Edito de Frank ALÉTRU, Président du Syndicat National d’Apiculture et de l’Association des Apiculteurs professionnels européens (EPBA)
Les apiculteurs travaillent, d’autres les pillent !

Le début de la saison apicole s’est présenté, pour la moitié nord de la France, sous le signe du froid et de la pluie ; quant à la moitié sud, le contraste n’a jamais été aussi prononcé. L’extrême précocité de la sécheresse et des incendies provoque l’inquiétude concernant le potentiel des prochaines miellées, si la pluie n’arrive pas rapidement. Cependant, certaines régions ont eu la chance de réunir les conditions permettant aux colonies de faire une récolte de miel de printemps, disons honorable. Ceci étant, du nord au sud, le travail n’a pas manqué au rucher pour tout mettre en oeuvre afin de pallier le risque de famine engendré par l’absence de miellée, ou pour limiter l’essaimage, ou encore réaliser les premiers élevages de reines et essaims artificiels puis poser des hausses. Les nuits de transhumance vers les champs de colza ou dans les plantations de fruitiers, et pour certains déjà vers les forêts d’acacias, auront fortement réduit les heures de sommeil.
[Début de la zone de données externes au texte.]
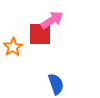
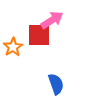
red square: moved 1 px left, 1 px down
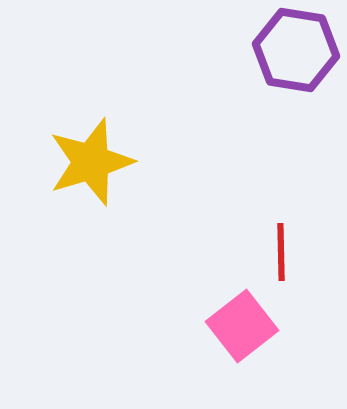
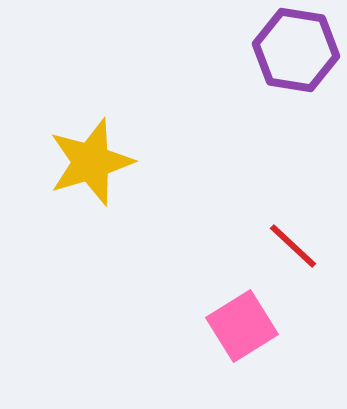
red line: moved 12 px right, 6 px up; rotated 46 degrees counterclockwise
pink square: rotated 6 degrees clockwise
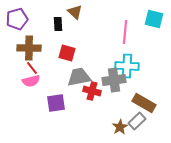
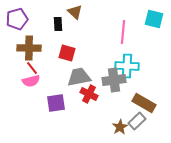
pink line: moved 2 px left
red cross: moved 3 px left, 3 px down; rotated 12 degrees clockwise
Tandis que les apiculteurs travaillent d’arrache-pied au rucher pour reconstituer leurs colonies mortes, ou développer leur cheptel, d’autres, bien moins courageux et qui ne méritent pas le nom « d’apiculteurs », pillent les ruchers des collègues pour repeupler leurs ruches vides. Une recrudescence des vols s’est enclenchée début mars et s’est accélérée en avril. Les vols de ruches ont fait la Une des médias, suite à la découverte dans le Grand Est d’un rucher composé de 200 ruches volées chez différents apiculteurs. Compte tenu de l’ampleur croissante, la Gendarmerie nationale ne considère plus les vols de ruches comme des faits divers, et mène des enquêtes approfondies, avec succès parfois. Il est donc important de déclarer systématiquement le moindre vol de ruches en gendarmerie, car il n’y a pas de « petit vol » ! Le marquage systématique et personnalisé des ruches ainsi que des cadres, de façon visible et définitive, permettra de pouvoir identifier les ruches, si elles sont retrouvées. Mais surtout à titre préventif, le marquage compliquera fortement leur emploi ou leur revente par les voleurs.
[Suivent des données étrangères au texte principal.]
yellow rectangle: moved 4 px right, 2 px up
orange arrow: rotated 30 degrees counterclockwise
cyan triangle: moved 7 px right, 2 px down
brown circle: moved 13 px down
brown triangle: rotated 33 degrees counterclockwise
Les conclusions de la vaste enquête européenne sur la fraude dans le marché du miel sont sans appel, avec près de 43% des miels importés suspectés de non-conformité. L’impact de ces escroqueries à l’échelle internationale sème inévitablement le doute chez le consommateur et c’est l’ensemble du marché du miel qui en subit les conséquences, par des cours du miel tirés vers le bas. L’imagination des « bandits » est sans limite, puisque l’on trouve maintenant du miel dit « vegan » sur le marché !
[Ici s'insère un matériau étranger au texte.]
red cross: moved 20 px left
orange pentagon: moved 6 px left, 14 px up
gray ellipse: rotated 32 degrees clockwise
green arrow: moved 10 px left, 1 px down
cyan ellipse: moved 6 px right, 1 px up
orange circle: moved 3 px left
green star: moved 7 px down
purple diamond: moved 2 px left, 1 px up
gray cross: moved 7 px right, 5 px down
Ces deux catégories d’escrocs « pillent » l’image de marque du miel, en détruisent la notoriété millénaire et sabotent le marché du miel naturel, fruit du travail des abeilles et des apiculteurs. Pour mettre un terme à ces deux types de fraudes, le Syndicat National d’Apiculture et l’EPBA demandent que des méthodes d’analyses des miels standardisées et incontestables soient validées au niveau européen, que la liste des pays d’origine des miels en mélange soit rédigée par ordre décroissant avec les pourcentages, que cette obligation ne se traduise pas par une simple « Directive européenne » trop laxiste, mais plutôt par une « Réglementation européenne » qui s’appliquera obligatoirement dans tous les États membres de l’UE, et pour finir que la législation européenne interdise l’usage commercial du terme « vegan » associé au mot miel, qui lui ne peut provenir qu’exclusivement des abeilles. Sur ces sujets de première importance économique, l’Interprofession est comme pour le reste… inaudible, mais n’a pas oublié de faire prélever sa cotisation par la MSA chez les apiculteurs !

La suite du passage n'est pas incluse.